Biografie

West-Eastern Divan Orchestra

Stand: August 2021

Seit mehr als 20 Jahren ist das West-Eastern Divan Orchestra eine feste Größe in der internationalen Musikwelt. 1999 rief Daniel Barenboim gemeinsam mit dem palästinensischen Literaturwissenschaftler Edward Said ein Orchester ins Leben mit dem Ziel, den Dialog zwischen den verschiedenen Kulturen des Nahen Ostens durch die Erfahrungen gemeinsamen Musizierens und des Zusammenlebens zu ermöglichen. Sie benannten das Orchester nach Johann Wolfgang von Goethes Gedichtsammlung West-östlicher Divan, einem zentralen Werk für die Entwicklung des Konzepts der Weltkultur.

Die ersten Arbeitsphasen fanden in Weimar und Chicago statt. Das Orchester besteht zu gleichen Teilen aus israelischen und arabischen Musikern sowie einigen spanischen, türkischen und iranischen Mitgliedern. Sie kommen jeden Sommer zu Probenphasen zusammen, die um Vorträge und Diskussionen erweitert werden, bevor sie auf internationale Konzerttournee gehen.
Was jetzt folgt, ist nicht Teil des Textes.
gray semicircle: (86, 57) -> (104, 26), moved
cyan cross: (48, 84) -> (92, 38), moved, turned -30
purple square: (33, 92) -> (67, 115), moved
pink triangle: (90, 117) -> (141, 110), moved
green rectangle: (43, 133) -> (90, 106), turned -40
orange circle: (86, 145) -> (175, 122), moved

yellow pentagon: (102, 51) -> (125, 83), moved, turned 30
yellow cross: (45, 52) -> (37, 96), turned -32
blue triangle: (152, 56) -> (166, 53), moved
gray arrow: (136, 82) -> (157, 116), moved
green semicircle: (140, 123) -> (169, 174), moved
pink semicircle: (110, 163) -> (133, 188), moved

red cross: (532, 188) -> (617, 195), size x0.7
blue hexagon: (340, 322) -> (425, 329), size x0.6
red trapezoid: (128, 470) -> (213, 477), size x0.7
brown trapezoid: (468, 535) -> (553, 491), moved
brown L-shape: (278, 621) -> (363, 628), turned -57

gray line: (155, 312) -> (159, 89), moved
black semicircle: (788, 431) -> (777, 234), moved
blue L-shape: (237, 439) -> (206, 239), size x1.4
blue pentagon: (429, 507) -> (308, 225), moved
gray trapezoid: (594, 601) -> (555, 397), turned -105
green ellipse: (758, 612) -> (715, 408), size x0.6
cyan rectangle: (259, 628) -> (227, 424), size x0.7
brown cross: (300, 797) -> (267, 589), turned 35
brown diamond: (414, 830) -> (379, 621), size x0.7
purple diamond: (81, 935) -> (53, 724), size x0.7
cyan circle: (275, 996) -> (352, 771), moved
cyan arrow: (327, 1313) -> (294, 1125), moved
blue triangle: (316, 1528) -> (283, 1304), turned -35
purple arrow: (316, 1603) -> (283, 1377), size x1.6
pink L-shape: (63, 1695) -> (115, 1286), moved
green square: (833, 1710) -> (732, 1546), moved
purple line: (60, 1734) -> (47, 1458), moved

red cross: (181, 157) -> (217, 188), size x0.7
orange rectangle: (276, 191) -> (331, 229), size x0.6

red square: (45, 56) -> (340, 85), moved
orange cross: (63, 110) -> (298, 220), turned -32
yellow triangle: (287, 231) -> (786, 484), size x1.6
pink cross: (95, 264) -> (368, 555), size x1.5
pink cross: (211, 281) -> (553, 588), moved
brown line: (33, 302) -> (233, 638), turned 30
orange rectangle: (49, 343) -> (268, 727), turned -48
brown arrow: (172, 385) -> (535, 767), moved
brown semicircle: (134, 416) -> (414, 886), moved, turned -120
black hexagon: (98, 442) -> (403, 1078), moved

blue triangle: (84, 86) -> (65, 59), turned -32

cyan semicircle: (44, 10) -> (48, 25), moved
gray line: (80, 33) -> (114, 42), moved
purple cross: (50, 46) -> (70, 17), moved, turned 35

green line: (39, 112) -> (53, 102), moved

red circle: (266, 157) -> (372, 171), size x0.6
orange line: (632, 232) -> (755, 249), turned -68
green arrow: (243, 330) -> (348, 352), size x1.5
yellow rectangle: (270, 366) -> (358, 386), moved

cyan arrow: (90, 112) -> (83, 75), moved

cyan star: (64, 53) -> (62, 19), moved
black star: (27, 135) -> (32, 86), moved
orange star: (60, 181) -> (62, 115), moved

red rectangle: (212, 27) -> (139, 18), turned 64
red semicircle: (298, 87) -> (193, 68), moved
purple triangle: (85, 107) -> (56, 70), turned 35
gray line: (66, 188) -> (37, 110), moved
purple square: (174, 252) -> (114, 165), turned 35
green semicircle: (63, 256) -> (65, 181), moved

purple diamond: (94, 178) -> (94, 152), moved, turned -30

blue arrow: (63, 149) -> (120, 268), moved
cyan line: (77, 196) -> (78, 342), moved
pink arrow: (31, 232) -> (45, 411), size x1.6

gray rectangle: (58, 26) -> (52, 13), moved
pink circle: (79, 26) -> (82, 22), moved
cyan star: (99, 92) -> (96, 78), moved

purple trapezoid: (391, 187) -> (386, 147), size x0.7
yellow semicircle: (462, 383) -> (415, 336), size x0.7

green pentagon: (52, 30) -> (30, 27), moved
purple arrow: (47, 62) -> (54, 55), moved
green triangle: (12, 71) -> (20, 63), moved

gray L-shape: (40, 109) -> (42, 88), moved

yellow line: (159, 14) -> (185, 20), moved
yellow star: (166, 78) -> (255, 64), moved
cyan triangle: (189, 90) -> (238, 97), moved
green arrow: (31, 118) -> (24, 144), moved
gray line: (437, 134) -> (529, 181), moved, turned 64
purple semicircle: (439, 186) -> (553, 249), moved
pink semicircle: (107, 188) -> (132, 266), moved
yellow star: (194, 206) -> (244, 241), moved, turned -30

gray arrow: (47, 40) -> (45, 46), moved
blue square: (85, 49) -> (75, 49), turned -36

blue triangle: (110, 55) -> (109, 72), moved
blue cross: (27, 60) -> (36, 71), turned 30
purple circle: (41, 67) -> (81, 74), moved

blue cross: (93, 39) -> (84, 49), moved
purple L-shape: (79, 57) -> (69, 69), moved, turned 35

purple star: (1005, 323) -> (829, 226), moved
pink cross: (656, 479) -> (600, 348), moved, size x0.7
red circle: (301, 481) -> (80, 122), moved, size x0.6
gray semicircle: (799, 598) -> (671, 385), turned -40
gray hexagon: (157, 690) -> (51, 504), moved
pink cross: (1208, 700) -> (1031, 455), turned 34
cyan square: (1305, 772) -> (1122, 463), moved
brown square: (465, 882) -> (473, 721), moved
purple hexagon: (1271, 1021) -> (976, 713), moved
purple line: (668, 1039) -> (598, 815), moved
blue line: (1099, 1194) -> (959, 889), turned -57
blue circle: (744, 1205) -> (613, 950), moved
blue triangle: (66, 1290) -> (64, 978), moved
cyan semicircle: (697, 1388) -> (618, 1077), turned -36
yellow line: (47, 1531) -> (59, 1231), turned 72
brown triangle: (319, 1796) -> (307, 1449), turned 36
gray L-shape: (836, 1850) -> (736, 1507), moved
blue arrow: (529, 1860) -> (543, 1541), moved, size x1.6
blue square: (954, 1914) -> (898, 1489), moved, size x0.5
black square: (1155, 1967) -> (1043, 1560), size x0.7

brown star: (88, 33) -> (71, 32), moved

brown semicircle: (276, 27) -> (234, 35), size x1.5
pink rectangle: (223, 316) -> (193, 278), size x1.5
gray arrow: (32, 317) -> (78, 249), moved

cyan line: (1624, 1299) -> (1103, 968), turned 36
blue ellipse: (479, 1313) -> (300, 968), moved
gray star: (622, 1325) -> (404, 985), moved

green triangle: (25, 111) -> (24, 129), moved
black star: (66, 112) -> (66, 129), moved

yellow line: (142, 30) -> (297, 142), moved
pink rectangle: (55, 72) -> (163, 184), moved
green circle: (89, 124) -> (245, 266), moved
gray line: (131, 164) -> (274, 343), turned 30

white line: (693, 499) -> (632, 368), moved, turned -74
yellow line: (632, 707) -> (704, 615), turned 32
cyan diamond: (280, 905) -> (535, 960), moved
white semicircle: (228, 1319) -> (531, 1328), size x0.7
Der einzige politische Aspekt der Arbeit des West-Eastern Divan Orchestra ist die Überzeugung, dass es keine militärische Lösung des Nahostkonfliktes geben kann und dass die Schicksale von Israelis und Palästinensern untrennbar miteinander verbunden sind. Musik gibt jedem Einzelnen das Recht und die Verpflichtung, sich selbst vollständig auszudrücken und dabei auch dem Gegenüber Gehör zu schenken. Auf der Grundlage dieser Auffassung von Gleichheit, Zusammenarbeit und Gerechtigkeit stellt das Orchester ein alternatives Modell zur aktuellen Situation im Nahen Osten dar und beweist immer wieder, dass Musik Brücken bauen und Barrieren beseitigen kann, die zuvor als unüberwindbar galten.

In den Jahren seines Bestehens hat sich das Orchester zu einem international renommierten Ensemble entwickelt, das in den wichtigsten Konzertsälen und bei Festivals wie den Salzburger Festspielen, den BBC Proms, in der Carnegie Hall und dem Teatro Colón in Buenos Aires zu Hause ist. Das Orchester ist gemeinsam mit international gefragten Solistinnen und Solisten aufgetreten, darunter Anne-Sophie Mutter, Yo-Yo Ma und Martha Argerich, die mittlerweile zu Ehrenmitgliedern ernannt wurden.

Eines der wichtigsten Ziele des Orchesters besteht darin, in den Heimatländern der Mitglieder zu spielen. Auftritte in Rabat, Doha und Abu Dhabi sowie ein symbolträchtiges Konzert in Ramallah 2005 waren erste Schritte zur Umsetzung dieses Vorhabens. Weitere wichtige Auftritte umfassen das Abschiedskonzert zu Ehren des damaligen UN-Generalsekretärs Kofi Annan in der UN-Generalversammlung New York im Jahr 2006 sowie ein Konzert an der Grenze zwischen Nord- und Südkorea im Jahr 2011.

Der ehemalige UN-Generalsekretär Ban Ki-moon ernannte Daniel Barenboim im September 2007 zum UN-Friedensbotschafter und das West-Eastern Divan Orchestra im Februar 2016 zum UN-Botschafter für kulturelle Verständigung. Das Orchester ist in den Medien durch verschiedene internationale Fernsehübertragungen sowie eine Reihe hochgelobter CDs und DVDs vertreten, darunter auch preisgekrönte Dokumentarfilme.

Die Arbeit des West-Eastern Divan Orchestra ebnete den Weg für die Gründung der Barenboim-Said Akademie und des ihr angegliederten Pierre Boulez Saals in Berlin. Der reguläre Lehrbetrieb für bis zu 90 Studierende begann im Herbst 2016 mit einem vierjährigen Bachelor-Studiengang, in dem Geisteswissenschaften und Musik als gemeinsam gelebte und reflektierte Praxis einen hohen Stellenwert einnehmen. Die Akademie ist dem pädagogischen Konzept Edward Saids und Daniel Barenboims und ihrem gemeinsamen Versuch verpflichtet, ideologische Gräben zu überwinden.